We would love to be proven wrong, and to just throw away the summary
file code and use the database for everything. But we are not yet
convinced that this will ever work, and so we're not prepared to count
on it.
- Update the database in a background thread.
(Any database gurus will probably laugh as I clumsily describe what
has got to be a standard database technique. If it's not a standard
technique, I deserve a patent.) Whenever changes are made that need to be
stored in the database, don't immediately commit them to the database,
because this is slow and will block the user from doing anything else
that requires the database until it completes. Instead, note them down in
a log file, and have a background thread incrementally commit the
changes. Any database queries would check for entries in the log file,
and merge in results from there. This technique results in database
changes to apparently happen instantaneously; the cost is that any
immediate queries will run slightly slower as they merge in the
uncommitted changes from the log file.
The first dodge helps us avoid the need for fast queries for the
database, but we'll still want it as fast as possible for the new features
that aren't handled well by summary files.

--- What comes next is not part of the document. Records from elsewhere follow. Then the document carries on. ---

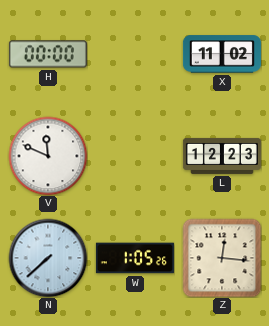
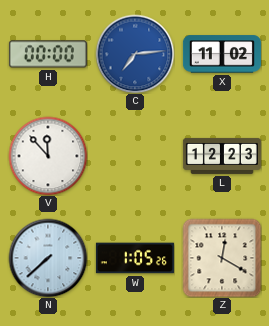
C: none -> 7:14
V: 11:49 -> 11:53
Z: 12:16 -> 12:20
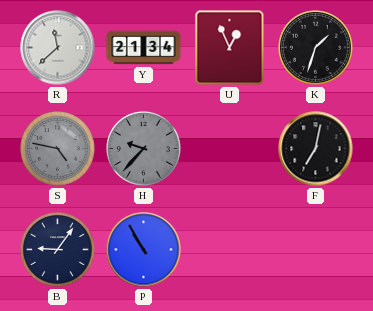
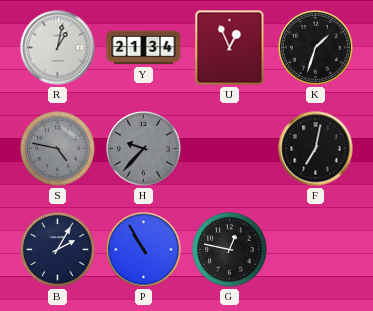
R: 11:38 -> 1:02
B: 9:06 -> 2:05
G: none -> 12:47
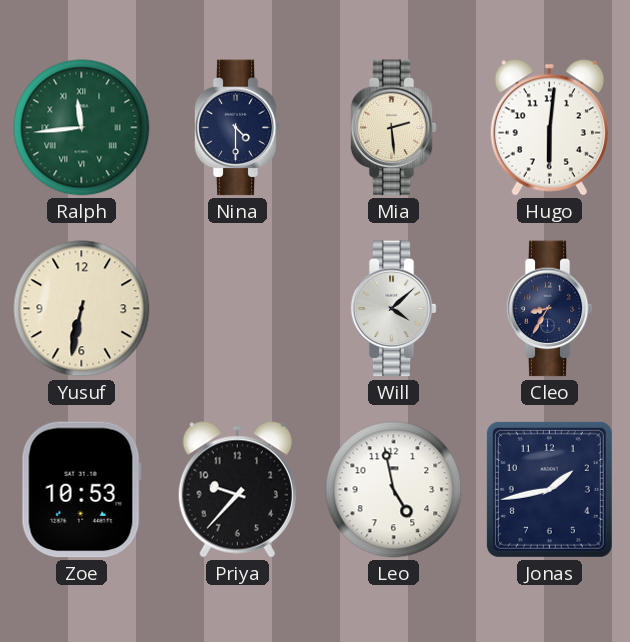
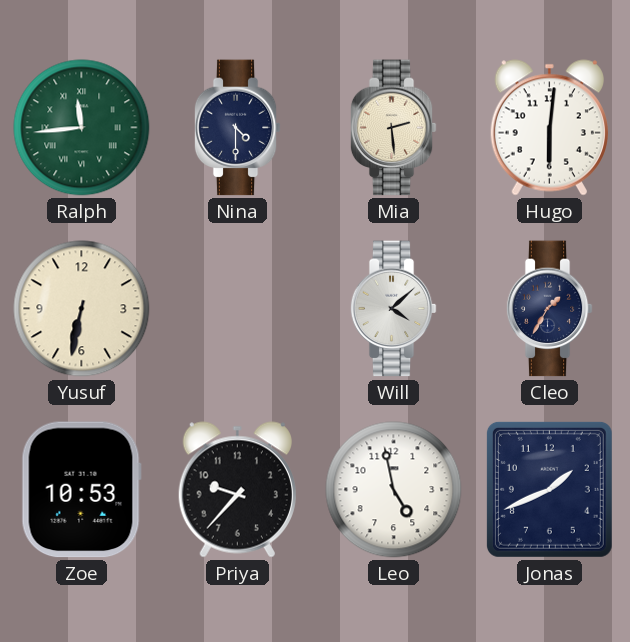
Cleo: 8:35 -> 1:35
Jonas: 1:43 -> 1:41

The second dodge helps us avoid the need for fast updates to the
database, but a slow database will still definitely suck in a lot of ways,
especially when the user does things like move thousands of messages from
one folder to another, or receives a ton of new mail, or imports an entire
new folder, or needs to rescan a whole folder (see below).
other gotchas.
We have to be able to quickly throw out and rebuild large chunks of
data, because at any time we may detect that everything we once knew about
a folder is suddenly invalid. If another application has changed an IMAP
folder or a Berkeley mail folder, we can detect the fact that a change
happened, but we can't know what changed. We have no choice but to throw
out everything in the database that relates to the folder, and recreate
it. Just the "throwing out" part can be a real expensive operation on many
databases.
Another nasty consequence of this is that it means the database is
probably not a good place to write down any extra information about the
messages. It's tempting to put annotations and extra status information
solely in the database, without writing it in anywhere in the real message
itself. But because folders can be changed out from under us without
warning, it is also tempting to consider the entire database as just a
cache, where anything can be thrown out and recreated at will. These goals
tend to be conflicting.
fitting in with RDF.
One bit of good news is that RDF's view of data is a model that works
well for our needs. A really fast database that directly implements the RDF
model can be directly used by our stuff. The main lack there would be the
ability to sort the resulting query in any way; as near as I can tell, RDF
does not support sorting of results. But I think we can live without the
database sorting its results.
truly ambitious stuff.
We haven't thought a lot about it, but we'd love a database that would
support full body text indexing on messages. Yow.
|
|
 |